Cygnus Metals Limited (ASX:CY5) agreed to acquire Doré Copper Mining Corp. (TSXV:DCMC) from Equinox Partners Investment Management LLC, Ocean Partners Holdings Limited, management and others for CAD 23.01 million in a merger of equals transaction on October 14, 2024. Doré shareholders will receive 1.8297 fully paid ordinary shares of Cygnus (“Cygnus Shares”) for each Doré Share held at the closing of the Transaction (“Exchange Ratio”) and holders of Doré options and warrants outstanding at the closing of the Transaction will receive unquoted options in Cygnus (having various exercise prices between CAD 0.06 and CAD 0.61 per option and various expiry dates between 30 April 2025 and 16 September 2029) in accordance with the terms of the Doré incentive plan and applying the Exchange Ratio (together, the “Offer Consideration”). Upon completion of the Transaction (excluding the Placement), Cygnus shareholders will own 55% of the Merged Group and former Doré shareholders will own 45%. The Merged Group will have the required funding platform to significantly advance the valueadding activities outlined in this announcement. Merged Group to have in-country President & Managing Director, COO and team capable of advancing the Chibougamau Project towards production. The Agreement also includes customary deal protections, including fiduciary-out provisions, non-solicitation covenants, and a right to match any superior proposals. The Board of the Merged Group will comprise three (3) directors from each of Cygnus and Doré. David Southam, current Cygnus Executive Chair, is to remain as Executive Chair and Ernest Mast, current Doré President & CEO, will be appointed as President and Managing Director. The remainder of the board of the Merged Group will comprise two (2) non-executive directors from each company, with Kevin Tomlinson (Canada based) and Raymond Shorrocks (Australia based) from Cygnus. Current Executive Chairman, Mario Stifano and Brent Omland are the nominated non-executive directors from the Doré board. The Agreement provides for a termination fee payable by Dore of CAD 900,000 in certain circumstances in the event of failure to obtain shareholder approval.
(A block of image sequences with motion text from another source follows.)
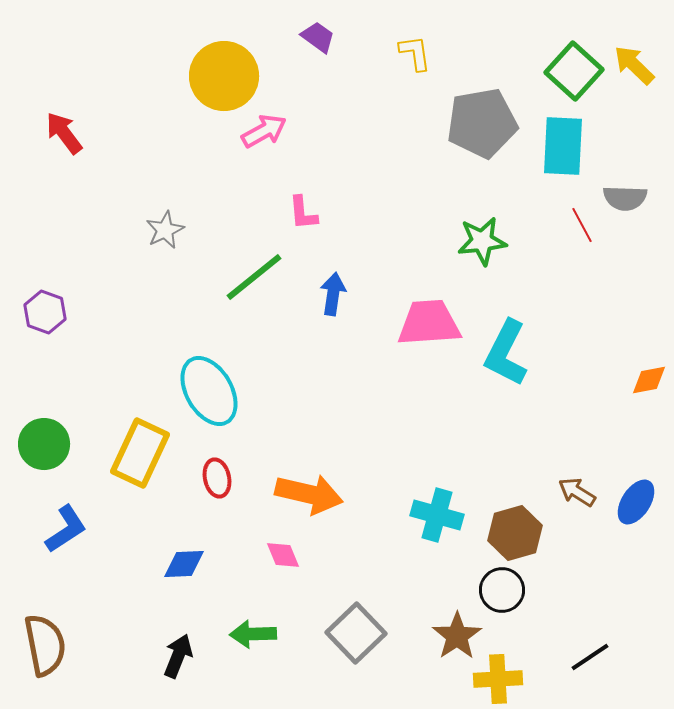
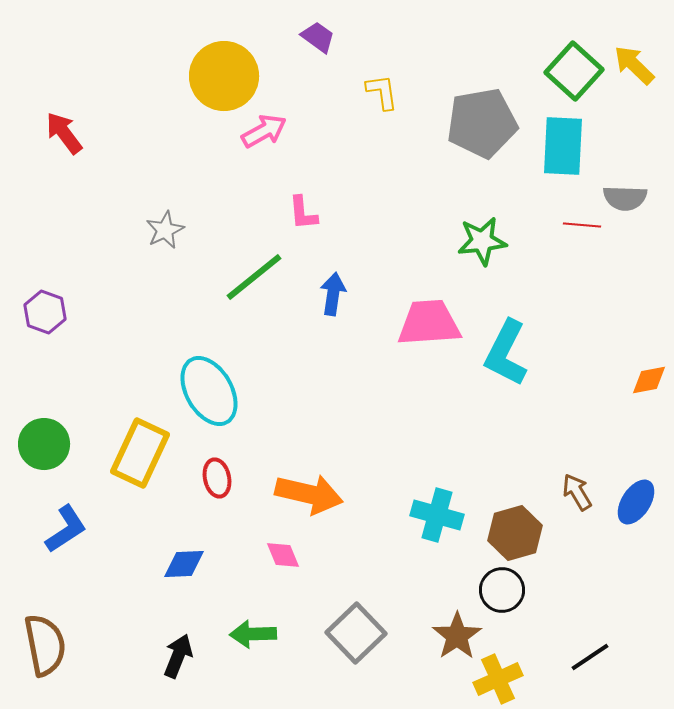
yellow L-shape: moved 33 px left, 39 px down
red line: rotated 57 degrees counterclockwise
brown arrow: rotated 27 degrees clockwise
yellow cross: rotated 21 degrees counterclockwise
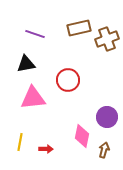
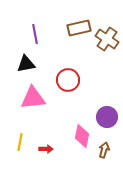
purple line: rotated 60 degrees clockwise
brown cross: rotated 35 degrees counterclockwise
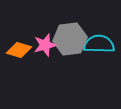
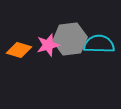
pink star: moved 3 px right
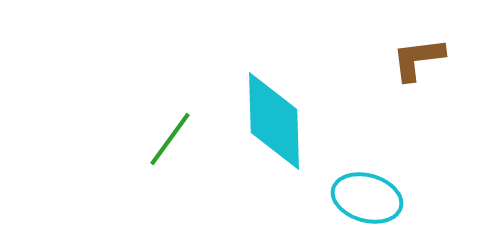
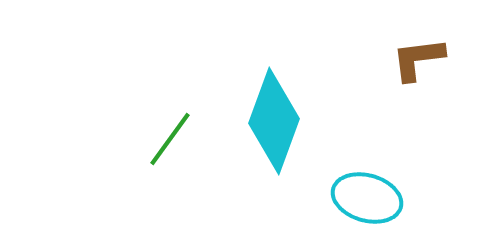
cyan diamond: rotated 22 degrees clockwise
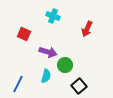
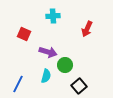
cyan cross: rotated 24 degrees counterclockwise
The Transaction will be effected by way of a court-approved plan of arrangement under the CBCA, requiring the approval of 66?% of the votes cast by Doré shareholders (and, if necessary, a simple majority of the votes cast by Doré shareholders, excluding certain related parties as prescribed by Multilateral Instrument 61-101 – Protection of Minority Security Holders in Special Transactions), at a special meeting of shareholders of Doré (“Shareholder Meeting”). Doré expects to call a Shareholder Meeting to be held in December 2024 to seek approval for the Transaction. Closing of the Transaction is currently targeted to occur in late December 2024, subject to satisfaction or waiver of all conditions under the Agreement. In addition to shareholder and court approvals, the Transaction is subject to applicable regulatory approvals, including those of the TSX-V and ASX, and the satisfaction of certain other closing conditions customary for a transaction of this nature, including, among others, receipt of key third party consents, no material breaches of the representations, warranties and covenants of the parties, no material adverse effects being suffered by the parties and no more than 5% of Doré shareholders having exercised dissent rights provided for under the CBCA. Following completion of the Transaction, subject to receipt of required regulatory approvals, the Doré Shares will be delisted from the TSX-V. Doré’s major shareholders, Equinox Partners Investment Management, LLC and Ocean Partners Holdings Limited who hold ~29% and ~28% of the Doré Shares, respectively, and directors and members of senior management of Doré holding 4% of the issued and outstanding Doré Shares have entered into VSAs pursuant to which they agreed to vote their Doré Shares in favour of the Transaction at the Shareholder Meeting. The Transaction has been unanimously approved by the boards of directors of Cygnus and Doré.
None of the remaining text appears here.